Can the pronouns you use reveal your personality? According to James Pennebaker, Chair of Psychology at the University of Texas at Austin, they can.
After analyzing 400,000 texts – including essays, instant messages, chat rooms and press conferences – he concluded that function words are important keys to someone’s psychological state and reveal much more than content words do. From the Harvard Business Review Article:
HBR: Why are function words so important?
In English there are about 500 function words, and about 150 are really common. Content words—nouns, verbs, adjectives, and most adverbs—convey the guts of communication. They’re how we express ideas. Function words help shape and shortcut language. People require social skills to use and understand function words, and they’re processed in the brain differently. They are the key to understanding relationships between speakers, objects, and other people. When we analyze people’s use of function words, we can get a sense of their emotional state and personality, and their age and social class.
Here’s a simple, pronoun-heavy sentence: I don’t think I buy it.

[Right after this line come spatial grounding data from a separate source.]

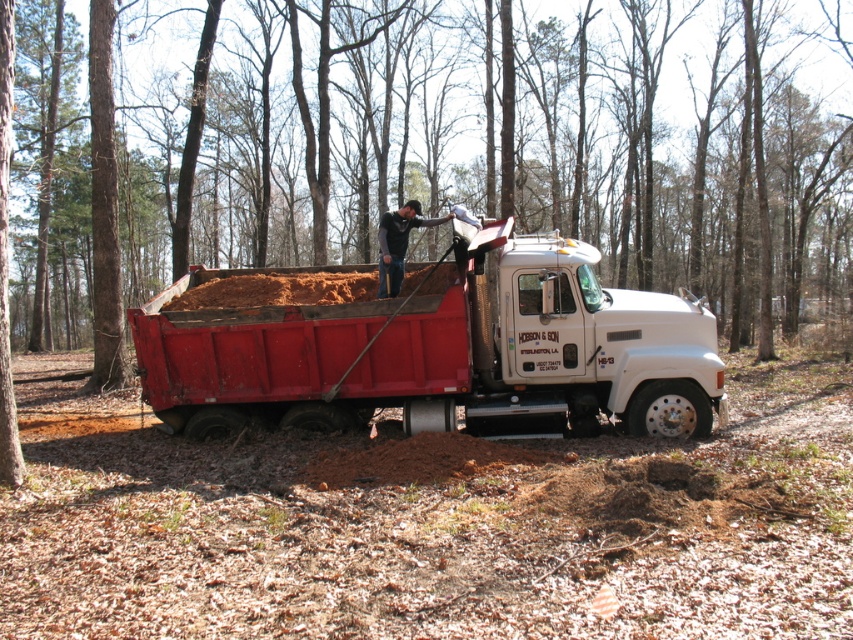 Which is above, brown bark tree at center or matte red dump truck at center?

brown bark tree at center

Which is more to the left, brown bark tree at center or matte red dump truck at center?

brown bark tree at center

Is point (70, 253) positioned behind point (541, 252)?

Yes.

Identify the location of brown bark tree at center. The image size is (853, 640). (683, 163).

Which is behind, point (602, 214) or point (387, 273)?

The point (602, 214) is more distant.

Does brown bark tree at center appear over dark gray jeans at center?

Yes.

This screenshot has height=640, width=853. What do you see at coordinates (683, 163) in the screenshot?
I see `brown bark tree at center` at bounding box center [683, 163].

The width and height of the screenshot is (853, 640). In order to click on brown bark tree at center in this screenshot , I will do `click(683, 163)`.

Does matte red dump truck at center have a lesser height compared to dark gray jeans at center?

Yes.

Does matte red dump truck at center appear on the left side of dark gray jeans at center?

Correct, you'll find matte red dump truck at center to the left of dark gray jeans at center.

Between point (233, 420) and point (405, 237), which one is positioned in front?

Point (233, 420) is more forward.

The height and width of the screenshot is (640, 853). I want to click on matte red dump truck at center, so click(440, 349). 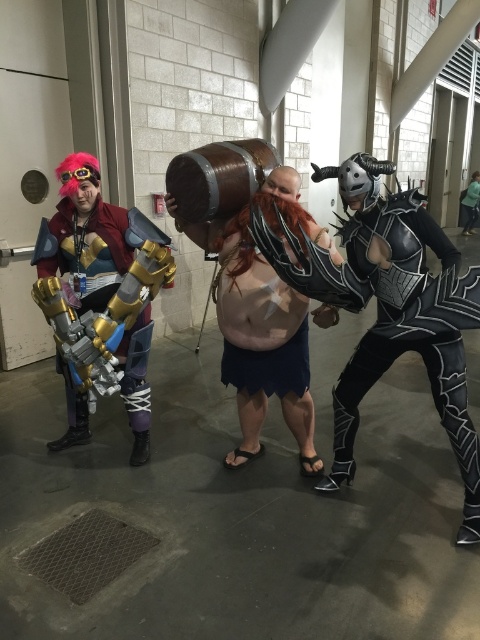 Question: Does black leather armor at right have a smaller size compared to brushed metal armor at left?

Choices:
 (A) yes
 (B) no

Answer: (B)

Question: Which point is farther to the camera?

Choices:
 (A) wooden barrel at center
 (B) black leather armor at right
 (C) brushed metal armor at left

Answer: (C)

Question: Observing the image, what is the correct spatial positioning of black leather armor at right in reference to wooden barrel at center?

Choices:
 (A) below
 (B) above

Answer: (A)

Question: Which object is farther from the camera taking this photo?

Choices:
 (A) black leather armor at right
 (B) wooden barrel at center

Answer: (B)

Question: Which object is farther from the camera taking this photo?

Choices:
 (A) brushed metal armor at left
 (B) black leather armor at right
 (C) wooden barrel at center

Answer: (A)

Question: Is black leather armor at right to the left of wooden barrel at center from the viewer's perspective?

Choices:
 (A) no
 (B) yes

Answer: (A)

Ooh. You just revealed something about yourself in that statement. Why did you say “I don’t think I buy it” instead of “I don’t buy it” or even “That’s ridiculous”? Pronouns tell us where people focus their attention. If someone uses the pronoun “I,” it’s a sign of self-focus. Say someone asks “What’s the weather outside?” You could answer “It’s hot” or “I think it’s hot.” The “I think” may seem insignificant, but it’s quite meaningful. It shows you’re more focused on yourself. Depressed people use the word “I” much more often than emotionally stable people. People who are lower in status use “I” much more frequently.